One Palestinian Village Obama Should Visit

Former prisoner of conscience Bassem Tamimi holds plastic and rubber-coated bullets fired by Israeli forces.

Former prisoner of conscience Bassem Tamimi holds plastic and rubber-coated bullets fired by Israeli forces.

Yesterday morning, US President Barack Obama arrived in Israel to much fanfare.  He has said that he has come to listen.  One place he should start is the Palestinian village of Nabi Saleh, located in the Israeli-occupied West Bank.
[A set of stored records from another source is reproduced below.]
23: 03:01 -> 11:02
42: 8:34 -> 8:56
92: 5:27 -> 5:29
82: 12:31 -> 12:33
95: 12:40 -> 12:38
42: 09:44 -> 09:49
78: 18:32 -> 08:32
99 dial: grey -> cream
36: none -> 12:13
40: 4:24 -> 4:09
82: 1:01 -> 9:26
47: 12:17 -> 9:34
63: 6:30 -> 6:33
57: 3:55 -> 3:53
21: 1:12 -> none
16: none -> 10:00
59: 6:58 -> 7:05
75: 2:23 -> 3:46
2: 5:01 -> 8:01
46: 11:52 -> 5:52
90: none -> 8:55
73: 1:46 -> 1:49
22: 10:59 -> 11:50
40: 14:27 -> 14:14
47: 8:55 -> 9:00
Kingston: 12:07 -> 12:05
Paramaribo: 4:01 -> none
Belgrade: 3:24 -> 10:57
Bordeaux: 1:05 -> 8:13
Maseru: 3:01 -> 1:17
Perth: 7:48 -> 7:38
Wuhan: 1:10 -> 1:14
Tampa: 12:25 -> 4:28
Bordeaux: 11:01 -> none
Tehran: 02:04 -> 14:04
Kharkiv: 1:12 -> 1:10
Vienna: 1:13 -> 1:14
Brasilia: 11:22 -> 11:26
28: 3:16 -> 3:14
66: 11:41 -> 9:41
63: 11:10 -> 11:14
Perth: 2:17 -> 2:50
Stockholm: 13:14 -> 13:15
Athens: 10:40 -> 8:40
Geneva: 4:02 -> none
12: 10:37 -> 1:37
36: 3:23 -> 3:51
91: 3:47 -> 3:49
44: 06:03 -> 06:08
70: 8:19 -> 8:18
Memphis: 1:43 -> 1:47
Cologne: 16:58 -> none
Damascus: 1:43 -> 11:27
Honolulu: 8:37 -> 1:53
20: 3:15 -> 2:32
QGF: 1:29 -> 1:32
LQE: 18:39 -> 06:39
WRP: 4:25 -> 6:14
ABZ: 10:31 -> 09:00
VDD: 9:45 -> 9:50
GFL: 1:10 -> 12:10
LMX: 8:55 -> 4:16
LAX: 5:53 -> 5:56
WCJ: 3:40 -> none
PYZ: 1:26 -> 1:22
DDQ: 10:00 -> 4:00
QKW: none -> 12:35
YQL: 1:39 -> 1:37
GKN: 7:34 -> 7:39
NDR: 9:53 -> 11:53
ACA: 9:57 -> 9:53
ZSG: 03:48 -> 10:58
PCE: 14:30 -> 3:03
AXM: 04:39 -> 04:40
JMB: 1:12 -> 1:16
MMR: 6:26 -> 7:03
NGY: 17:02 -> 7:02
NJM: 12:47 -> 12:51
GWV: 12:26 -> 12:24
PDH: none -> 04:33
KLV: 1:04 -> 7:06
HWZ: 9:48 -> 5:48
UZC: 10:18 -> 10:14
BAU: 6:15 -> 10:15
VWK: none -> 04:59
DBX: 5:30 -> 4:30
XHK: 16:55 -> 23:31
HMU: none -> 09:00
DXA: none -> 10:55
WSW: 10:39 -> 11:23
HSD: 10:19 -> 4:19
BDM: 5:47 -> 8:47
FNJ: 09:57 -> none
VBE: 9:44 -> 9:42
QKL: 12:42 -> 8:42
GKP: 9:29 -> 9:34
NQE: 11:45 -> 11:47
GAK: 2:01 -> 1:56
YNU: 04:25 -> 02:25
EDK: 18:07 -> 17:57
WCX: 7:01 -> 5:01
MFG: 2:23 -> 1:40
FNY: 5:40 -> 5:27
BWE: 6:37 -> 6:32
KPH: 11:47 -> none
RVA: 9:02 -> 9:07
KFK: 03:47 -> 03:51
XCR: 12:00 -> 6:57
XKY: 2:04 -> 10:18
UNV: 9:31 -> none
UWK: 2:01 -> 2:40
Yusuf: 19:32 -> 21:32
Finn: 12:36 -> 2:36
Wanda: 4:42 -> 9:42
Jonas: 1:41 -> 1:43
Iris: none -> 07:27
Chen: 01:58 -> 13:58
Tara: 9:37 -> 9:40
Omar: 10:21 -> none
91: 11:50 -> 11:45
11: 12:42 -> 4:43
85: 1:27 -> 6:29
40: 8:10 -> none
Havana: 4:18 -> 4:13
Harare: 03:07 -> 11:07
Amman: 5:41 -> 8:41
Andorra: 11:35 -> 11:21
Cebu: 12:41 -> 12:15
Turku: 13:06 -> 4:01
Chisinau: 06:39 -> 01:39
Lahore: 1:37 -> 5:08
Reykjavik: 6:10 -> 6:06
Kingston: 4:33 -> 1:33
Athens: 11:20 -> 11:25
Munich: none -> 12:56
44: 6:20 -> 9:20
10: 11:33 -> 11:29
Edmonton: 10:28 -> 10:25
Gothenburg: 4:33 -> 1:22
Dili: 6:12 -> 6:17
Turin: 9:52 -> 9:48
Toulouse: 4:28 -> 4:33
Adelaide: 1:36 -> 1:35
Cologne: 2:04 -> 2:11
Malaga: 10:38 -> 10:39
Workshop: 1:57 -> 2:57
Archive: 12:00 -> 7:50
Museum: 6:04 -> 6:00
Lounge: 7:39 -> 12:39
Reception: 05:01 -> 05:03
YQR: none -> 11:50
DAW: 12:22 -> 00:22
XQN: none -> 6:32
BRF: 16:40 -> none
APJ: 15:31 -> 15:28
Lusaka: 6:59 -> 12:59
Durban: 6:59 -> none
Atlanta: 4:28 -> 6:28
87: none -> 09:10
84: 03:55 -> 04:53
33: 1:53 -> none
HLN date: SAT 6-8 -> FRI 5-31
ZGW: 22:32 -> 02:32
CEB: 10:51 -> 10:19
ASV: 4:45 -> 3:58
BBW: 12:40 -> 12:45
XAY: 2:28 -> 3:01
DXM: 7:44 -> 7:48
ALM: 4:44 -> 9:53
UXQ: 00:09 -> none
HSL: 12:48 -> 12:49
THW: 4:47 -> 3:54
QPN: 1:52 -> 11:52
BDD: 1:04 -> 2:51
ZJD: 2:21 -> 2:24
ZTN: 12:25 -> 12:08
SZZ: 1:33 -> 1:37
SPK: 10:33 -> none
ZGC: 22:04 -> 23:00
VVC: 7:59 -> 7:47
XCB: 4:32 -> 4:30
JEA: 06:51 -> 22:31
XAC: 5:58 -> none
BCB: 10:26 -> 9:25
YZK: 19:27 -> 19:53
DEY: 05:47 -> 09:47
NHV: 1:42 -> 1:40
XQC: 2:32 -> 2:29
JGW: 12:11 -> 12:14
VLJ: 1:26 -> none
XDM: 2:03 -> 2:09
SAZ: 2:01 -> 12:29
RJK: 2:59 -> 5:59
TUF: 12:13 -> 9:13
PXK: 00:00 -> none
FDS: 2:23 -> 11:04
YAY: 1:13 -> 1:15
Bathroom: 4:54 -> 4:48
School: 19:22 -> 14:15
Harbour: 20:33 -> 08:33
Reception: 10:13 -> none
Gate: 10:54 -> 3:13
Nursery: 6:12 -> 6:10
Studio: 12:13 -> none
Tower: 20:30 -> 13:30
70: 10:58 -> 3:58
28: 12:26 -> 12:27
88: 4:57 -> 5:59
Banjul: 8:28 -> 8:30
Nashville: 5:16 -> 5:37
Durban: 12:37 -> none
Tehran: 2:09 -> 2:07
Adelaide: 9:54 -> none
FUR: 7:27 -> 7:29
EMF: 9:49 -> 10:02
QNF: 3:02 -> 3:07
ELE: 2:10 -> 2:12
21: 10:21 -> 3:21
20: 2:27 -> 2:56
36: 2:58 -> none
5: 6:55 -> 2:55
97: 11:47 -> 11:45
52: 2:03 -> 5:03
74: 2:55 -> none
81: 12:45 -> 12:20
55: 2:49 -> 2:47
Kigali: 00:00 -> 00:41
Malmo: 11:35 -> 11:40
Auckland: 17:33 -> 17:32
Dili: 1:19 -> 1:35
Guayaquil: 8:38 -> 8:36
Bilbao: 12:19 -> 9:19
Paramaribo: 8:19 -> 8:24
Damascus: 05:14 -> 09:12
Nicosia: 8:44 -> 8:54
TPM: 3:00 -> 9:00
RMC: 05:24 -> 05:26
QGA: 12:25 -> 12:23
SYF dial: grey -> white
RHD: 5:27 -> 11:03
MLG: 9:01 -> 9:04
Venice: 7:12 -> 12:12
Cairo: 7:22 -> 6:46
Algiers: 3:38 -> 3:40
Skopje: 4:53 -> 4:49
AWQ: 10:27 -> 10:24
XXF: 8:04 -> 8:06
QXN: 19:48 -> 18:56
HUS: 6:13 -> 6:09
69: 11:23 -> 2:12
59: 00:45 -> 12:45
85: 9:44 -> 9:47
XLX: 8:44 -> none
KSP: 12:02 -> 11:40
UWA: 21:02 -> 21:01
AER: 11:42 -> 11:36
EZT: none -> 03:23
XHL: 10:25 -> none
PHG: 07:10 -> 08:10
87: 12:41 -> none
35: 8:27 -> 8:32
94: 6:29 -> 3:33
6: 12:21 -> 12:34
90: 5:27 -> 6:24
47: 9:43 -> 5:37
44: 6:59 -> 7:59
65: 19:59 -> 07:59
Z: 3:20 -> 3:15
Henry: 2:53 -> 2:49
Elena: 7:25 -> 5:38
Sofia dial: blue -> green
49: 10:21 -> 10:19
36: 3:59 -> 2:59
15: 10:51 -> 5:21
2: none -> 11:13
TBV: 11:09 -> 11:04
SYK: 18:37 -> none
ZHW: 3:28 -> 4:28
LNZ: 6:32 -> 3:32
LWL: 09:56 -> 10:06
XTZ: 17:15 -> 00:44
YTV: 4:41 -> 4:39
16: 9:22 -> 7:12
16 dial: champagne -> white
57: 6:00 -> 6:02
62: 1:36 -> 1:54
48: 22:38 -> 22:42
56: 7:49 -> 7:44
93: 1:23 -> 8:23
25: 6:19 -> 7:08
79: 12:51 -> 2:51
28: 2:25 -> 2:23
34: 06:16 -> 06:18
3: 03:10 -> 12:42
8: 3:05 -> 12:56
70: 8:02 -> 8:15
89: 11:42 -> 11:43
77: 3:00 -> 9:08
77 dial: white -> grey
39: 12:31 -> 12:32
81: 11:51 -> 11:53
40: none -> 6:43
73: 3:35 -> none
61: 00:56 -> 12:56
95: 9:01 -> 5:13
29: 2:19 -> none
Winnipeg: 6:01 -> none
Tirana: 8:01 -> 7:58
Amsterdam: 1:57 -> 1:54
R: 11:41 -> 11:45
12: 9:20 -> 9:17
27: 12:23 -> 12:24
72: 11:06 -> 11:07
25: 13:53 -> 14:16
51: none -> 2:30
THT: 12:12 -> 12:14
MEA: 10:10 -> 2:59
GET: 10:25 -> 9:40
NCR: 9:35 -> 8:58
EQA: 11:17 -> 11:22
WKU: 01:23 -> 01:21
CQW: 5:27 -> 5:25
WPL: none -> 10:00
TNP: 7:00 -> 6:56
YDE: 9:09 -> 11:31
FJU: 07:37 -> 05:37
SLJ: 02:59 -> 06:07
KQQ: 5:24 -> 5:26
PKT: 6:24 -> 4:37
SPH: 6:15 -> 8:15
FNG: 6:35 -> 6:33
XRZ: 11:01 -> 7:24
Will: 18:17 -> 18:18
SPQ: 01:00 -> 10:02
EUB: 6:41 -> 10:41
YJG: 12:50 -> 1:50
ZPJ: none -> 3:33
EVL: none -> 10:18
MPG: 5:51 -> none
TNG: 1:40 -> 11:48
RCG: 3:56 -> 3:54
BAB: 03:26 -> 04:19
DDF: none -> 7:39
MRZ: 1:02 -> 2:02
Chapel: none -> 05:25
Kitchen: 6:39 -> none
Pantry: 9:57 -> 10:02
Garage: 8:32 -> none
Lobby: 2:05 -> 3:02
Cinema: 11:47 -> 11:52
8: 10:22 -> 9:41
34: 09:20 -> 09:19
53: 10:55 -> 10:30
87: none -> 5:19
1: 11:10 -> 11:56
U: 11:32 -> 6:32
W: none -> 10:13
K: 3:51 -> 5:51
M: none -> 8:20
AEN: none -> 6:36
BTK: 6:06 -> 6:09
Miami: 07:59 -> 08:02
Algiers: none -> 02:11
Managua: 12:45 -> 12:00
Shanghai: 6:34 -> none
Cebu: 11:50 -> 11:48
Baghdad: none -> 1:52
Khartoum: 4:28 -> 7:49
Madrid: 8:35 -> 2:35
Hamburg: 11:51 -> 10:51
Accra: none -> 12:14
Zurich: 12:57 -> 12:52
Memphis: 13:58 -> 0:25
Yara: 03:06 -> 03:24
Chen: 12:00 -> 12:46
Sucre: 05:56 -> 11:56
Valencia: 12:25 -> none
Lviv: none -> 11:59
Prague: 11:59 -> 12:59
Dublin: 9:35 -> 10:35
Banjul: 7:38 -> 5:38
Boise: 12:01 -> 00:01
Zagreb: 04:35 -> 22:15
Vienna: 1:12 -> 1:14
I visited Nabi Saleh last week as part of an Amnesty International research mission to the West Bank.  The village sits atop a hill, facing the illegal Israeli settlement Halamish.  The settlers of Halamish, like so many other Israeli settlers in the Occupied Palestinian Territories (OPT), are backed by the lethal force of the Israeli army.

For protesting against the settlement, the residents of Nabi Saleh have paid a heavy price.  I spoke with village resident Bassem Tamimi, a man who Amnesty International previously declared a prisoner of conscience when he was imprisoned by Israel for involvement in peaceful protests.  During Bassem’s most recent jail term, his brother-in-law Rushdi Tamimi, 31, was shot by Israeli soldiers at another protest in November 2012 and died days later in a hospital.  In December 2011, another member of the village, Mustafa Tamimi, died after being hit in the face by a tear gas canister fired at close range from an Israeli military jeep.